Exercise details: Go through the records below and copy out every line that contains the word "которые".
╭─ Given information
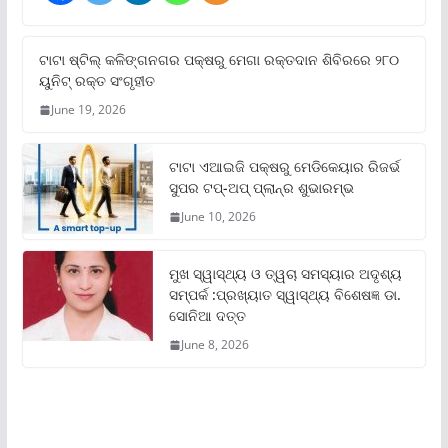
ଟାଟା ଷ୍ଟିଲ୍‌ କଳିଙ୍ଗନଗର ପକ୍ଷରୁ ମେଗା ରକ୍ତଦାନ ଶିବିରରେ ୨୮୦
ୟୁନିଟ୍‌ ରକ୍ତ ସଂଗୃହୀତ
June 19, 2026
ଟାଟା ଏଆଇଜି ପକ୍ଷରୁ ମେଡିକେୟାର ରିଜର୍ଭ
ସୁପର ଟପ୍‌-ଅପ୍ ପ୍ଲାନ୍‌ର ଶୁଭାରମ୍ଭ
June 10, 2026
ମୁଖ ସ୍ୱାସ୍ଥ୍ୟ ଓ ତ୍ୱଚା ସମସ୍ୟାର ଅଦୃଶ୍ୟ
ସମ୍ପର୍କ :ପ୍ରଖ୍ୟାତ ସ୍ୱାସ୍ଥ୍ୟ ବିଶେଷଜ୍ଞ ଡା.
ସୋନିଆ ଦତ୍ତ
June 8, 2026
╰─
╭─ Given information
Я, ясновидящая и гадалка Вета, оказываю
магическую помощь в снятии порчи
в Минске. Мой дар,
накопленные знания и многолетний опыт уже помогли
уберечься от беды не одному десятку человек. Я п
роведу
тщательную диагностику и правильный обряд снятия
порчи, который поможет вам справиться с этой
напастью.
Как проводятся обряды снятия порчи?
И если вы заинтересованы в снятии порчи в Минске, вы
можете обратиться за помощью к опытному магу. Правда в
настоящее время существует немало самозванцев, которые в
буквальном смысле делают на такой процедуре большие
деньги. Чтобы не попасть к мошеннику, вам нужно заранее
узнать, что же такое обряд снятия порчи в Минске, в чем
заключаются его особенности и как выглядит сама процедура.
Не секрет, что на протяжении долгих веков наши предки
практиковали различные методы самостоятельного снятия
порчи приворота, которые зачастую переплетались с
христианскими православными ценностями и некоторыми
╰─
╭─ Given information
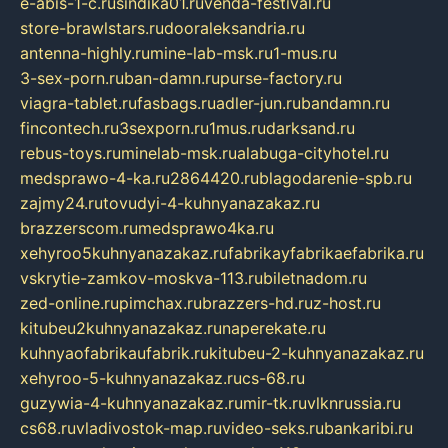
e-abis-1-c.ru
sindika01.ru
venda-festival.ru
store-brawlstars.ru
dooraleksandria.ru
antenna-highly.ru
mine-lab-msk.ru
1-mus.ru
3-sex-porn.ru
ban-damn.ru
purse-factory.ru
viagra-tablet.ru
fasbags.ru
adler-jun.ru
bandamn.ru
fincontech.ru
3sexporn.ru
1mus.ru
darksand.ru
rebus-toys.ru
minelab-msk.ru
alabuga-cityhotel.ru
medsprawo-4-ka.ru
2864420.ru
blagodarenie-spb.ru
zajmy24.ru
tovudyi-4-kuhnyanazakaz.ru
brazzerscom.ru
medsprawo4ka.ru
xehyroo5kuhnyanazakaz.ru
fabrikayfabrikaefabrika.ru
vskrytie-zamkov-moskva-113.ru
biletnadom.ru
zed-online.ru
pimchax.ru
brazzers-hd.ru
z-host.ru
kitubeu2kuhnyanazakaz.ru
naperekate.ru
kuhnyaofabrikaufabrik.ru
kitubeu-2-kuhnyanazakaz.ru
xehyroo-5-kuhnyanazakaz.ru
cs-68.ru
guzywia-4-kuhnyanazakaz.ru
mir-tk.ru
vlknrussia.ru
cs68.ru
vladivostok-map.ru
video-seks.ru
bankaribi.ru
╰─
Answer below:
настоящее время существует немало самозванцев, которые в
порчи приворота, которые зачастую переплетались с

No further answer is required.